Glycobiology Research and Training Center, Department of Medicine and Cellular & Molecular Medicine, University of California, San Diego, La Jolla, California, USA.
Nat Biotechnol. 2010 Aug;28(8):863-7. doi: 10.1038/nbt.1651. Epub 2010 Jul 25.
Recombinant glycoprotein therapeutics produced in nonhuman mammalian cell lines and/or with animal serum are often modified with the nonhuman sialic acid N-glycolylneuraminic acid (Neu5Gc; refs. 1,2). This documented contamination has generally been ignored in drug development because healthy individuals were not thought to react to Neu5Gc (ref. 2). However, recent findings indicate that all humans have Neu5Gc-specific antibodies, sometimes at high levels. Working with two monoclonal antibodies in clinical use, we demonstrate the presence of covalently bound Neu5Gc in cetuximab (Erbitux) but not panitumumab (Vectibix). Anti-Neu5Gc antibodies from healthy humans interact with cetuximab in a Neu5Gc-specific manner and generate immune complexes in vitro. Mice with a human-like defect in Neu5Gc synthesis generate antibodies to Neu5Gc after injection with cetuximab, and circulating anti-Neu5Gc antibodies can promote drug clearance. Finally, we show that the Neu5Gc content of cultured human and nonhuman cell lines and their secreted glycoproteins can be reduced by adding a human sialic acid to the culture medium. Our findings may be relevant to improving the half-life, efficacy and immunogenicity of glycoprotein therapeutics.

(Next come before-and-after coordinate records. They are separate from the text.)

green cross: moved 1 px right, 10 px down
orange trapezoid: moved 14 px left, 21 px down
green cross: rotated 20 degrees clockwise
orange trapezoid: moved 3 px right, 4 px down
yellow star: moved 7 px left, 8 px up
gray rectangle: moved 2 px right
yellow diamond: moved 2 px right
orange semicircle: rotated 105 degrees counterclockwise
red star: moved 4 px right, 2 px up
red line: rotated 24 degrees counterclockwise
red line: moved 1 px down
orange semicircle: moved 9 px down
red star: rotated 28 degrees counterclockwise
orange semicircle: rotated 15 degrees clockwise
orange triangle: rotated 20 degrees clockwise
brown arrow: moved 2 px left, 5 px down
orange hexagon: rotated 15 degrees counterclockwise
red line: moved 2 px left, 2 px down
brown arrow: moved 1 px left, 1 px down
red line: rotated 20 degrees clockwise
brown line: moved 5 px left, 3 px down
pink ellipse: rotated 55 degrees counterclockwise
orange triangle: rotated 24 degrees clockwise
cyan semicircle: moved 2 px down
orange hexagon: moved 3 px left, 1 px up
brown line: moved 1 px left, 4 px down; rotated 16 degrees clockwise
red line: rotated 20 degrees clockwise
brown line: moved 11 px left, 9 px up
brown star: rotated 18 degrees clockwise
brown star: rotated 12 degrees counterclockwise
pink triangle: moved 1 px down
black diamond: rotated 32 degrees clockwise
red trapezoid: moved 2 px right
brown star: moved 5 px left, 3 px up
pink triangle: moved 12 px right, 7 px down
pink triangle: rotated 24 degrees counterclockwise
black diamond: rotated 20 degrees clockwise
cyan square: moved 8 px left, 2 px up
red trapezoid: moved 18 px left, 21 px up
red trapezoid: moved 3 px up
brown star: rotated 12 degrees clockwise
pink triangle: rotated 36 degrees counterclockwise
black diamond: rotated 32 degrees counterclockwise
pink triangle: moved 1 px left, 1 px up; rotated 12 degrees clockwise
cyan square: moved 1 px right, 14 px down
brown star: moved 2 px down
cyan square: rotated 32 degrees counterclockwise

在非人类哺乳动物细胞系中产生的重组糖蛋白治疗药物,和/或使用动物血清生产的重组糖蛋白治疗药物,通常会被带有非人类唾液酸 N-羟乙酰神经氨酸(Neu5Gc;参考文献 1,2)修饰。在药物开发过程中,这一有文件记录的污染通常被忽视,因为人们认为健康个体不会对 Neu5Gc 产生反应(参考文献 2)。然而,最近的研究结果表明,所有人类都具有 Neu5Gc 特异性抗体,有时抗体水平还很高。通过使用两种临床使用的单克隆抗体进行研究,我们证明了西妥昔单抗(Erbitux)中存在共价结合的 Neu5Gc,但帕尼单抗(Vectibix)中不存在。来自健康人类的抗 Neu5Gc 抗体以 Neu5Gc 特异性方式与西妥昔单抗相互作用,并在体外产生免疫复合物。Neu5Gc 合成具有人类样缺陷的小鼠在注射西妥昔单抗后会产生针对 Neu5Gc 的抗体,并且循环中的抗 Neu5Gc 抗体可以促进药物清除。最后,我们表明,可以通过在培养基中添加人类唾液酸来降低培养的人类和非人类细胞系及其分泌的糖蛋白中的 Neu5Gc 含量。我们的研究结果可能与提高糖蛋白治疗药物的半衰期、疗效和免疫原性有关。